[EXTRACTED DATA Boundary: Start]

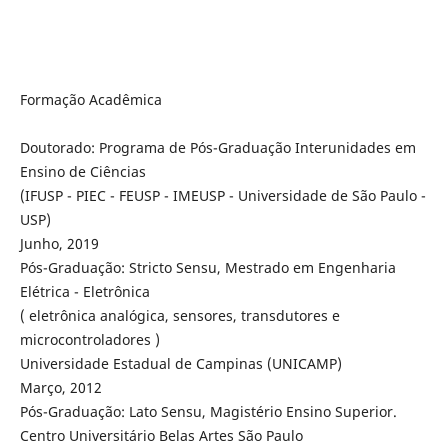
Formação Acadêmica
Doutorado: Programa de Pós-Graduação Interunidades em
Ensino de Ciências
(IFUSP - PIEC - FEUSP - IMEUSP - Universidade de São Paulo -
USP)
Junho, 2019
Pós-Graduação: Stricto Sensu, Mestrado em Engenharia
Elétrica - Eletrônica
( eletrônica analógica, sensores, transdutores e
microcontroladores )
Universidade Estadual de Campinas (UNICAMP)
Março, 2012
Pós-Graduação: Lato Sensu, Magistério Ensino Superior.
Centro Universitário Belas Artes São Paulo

[EXTRACTED DATA Boundary: End]
[EXTRACTED DATA Boundary: Start]

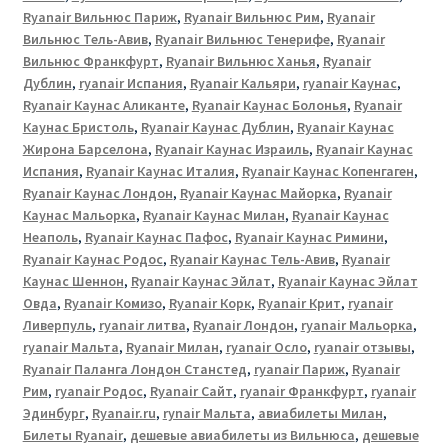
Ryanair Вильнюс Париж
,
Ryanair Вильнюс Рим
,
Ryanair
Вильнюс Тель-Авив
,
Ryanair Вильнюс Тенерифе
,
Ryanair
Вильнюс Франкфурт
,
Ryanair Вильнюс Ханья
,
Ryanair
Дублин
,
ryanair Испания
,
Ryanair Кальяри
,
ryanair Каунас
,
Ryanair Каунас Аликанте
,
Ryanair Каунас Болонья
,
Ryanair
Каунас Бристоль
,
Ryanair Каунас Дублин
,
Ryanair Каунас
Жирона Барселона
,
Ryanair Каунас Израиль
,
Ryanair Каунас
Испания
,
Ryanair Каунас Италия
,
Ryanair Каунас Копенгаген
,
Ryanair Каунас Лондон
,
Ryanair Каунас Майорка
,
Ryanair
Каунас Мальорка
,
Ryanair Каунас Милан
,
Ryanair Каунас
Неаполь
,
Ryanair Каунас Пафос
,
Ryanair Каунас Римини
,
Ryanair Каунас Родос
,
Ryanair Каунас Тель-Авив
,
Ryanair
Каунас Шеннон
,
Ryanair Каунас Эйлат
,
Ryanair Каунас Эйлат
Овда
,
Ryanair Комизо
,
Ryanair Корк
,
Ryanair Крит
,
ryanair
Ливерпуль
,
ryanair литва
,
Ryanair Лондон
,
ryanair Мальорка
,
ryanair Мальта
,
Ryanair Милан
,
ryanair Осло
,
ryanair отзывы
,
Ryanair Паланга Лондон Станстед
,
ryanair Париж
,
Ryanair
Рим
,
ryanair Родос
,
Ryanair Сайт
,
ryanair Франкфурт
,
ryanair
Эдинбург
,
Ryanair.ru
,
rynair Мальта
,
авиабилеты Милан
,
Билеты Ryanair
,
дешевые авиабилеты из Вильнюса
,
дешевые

[EXTRACTED DATA Boundary: End]
[EXTRACTED DATA Boundary: Start]

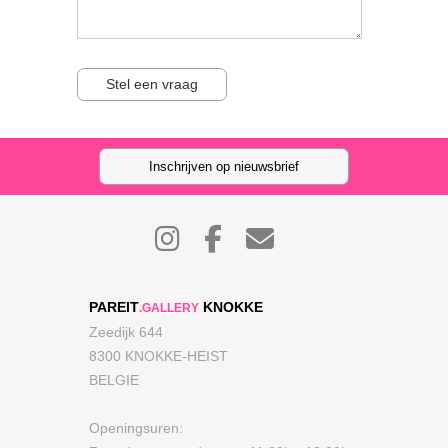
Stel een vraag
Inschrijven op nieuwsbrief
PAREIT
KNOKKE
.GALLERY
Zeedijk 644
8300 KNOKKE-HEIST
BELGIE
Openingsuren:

[EXTRACTED DATA Boundary: End]

■ **YOUR TASK**:
The required answer is the exact run of lines above starting at the line with "Formação Acadêmica" and ending at the line with "Centro Universitário Belas Artes São Paulo", with both ends present.

■ **FINISHED EXERCISE**:
Formação Acadêmica
Doutorado: Programa de Pós-Graduação Interunidades em
Ensino de Ciências
(IFUSP - PIEC - FEUSP - IMEUSP - Universidade de São Paulo -
USP)
Junho, 2019
Pós-Graduação: Stricto Sensu, Mestrado em Engenharia
Elétrica - Eletrônica
( eletrônica analógica, sensores, transdutores e
microcontroladores )
Universidade Estadual de Campinas (UNICAMP)
Março, 2012
Pós-Graduação: Lato Sensu, Magistério Ensino Superior.
Centro Universitário Belas Artes São Paulo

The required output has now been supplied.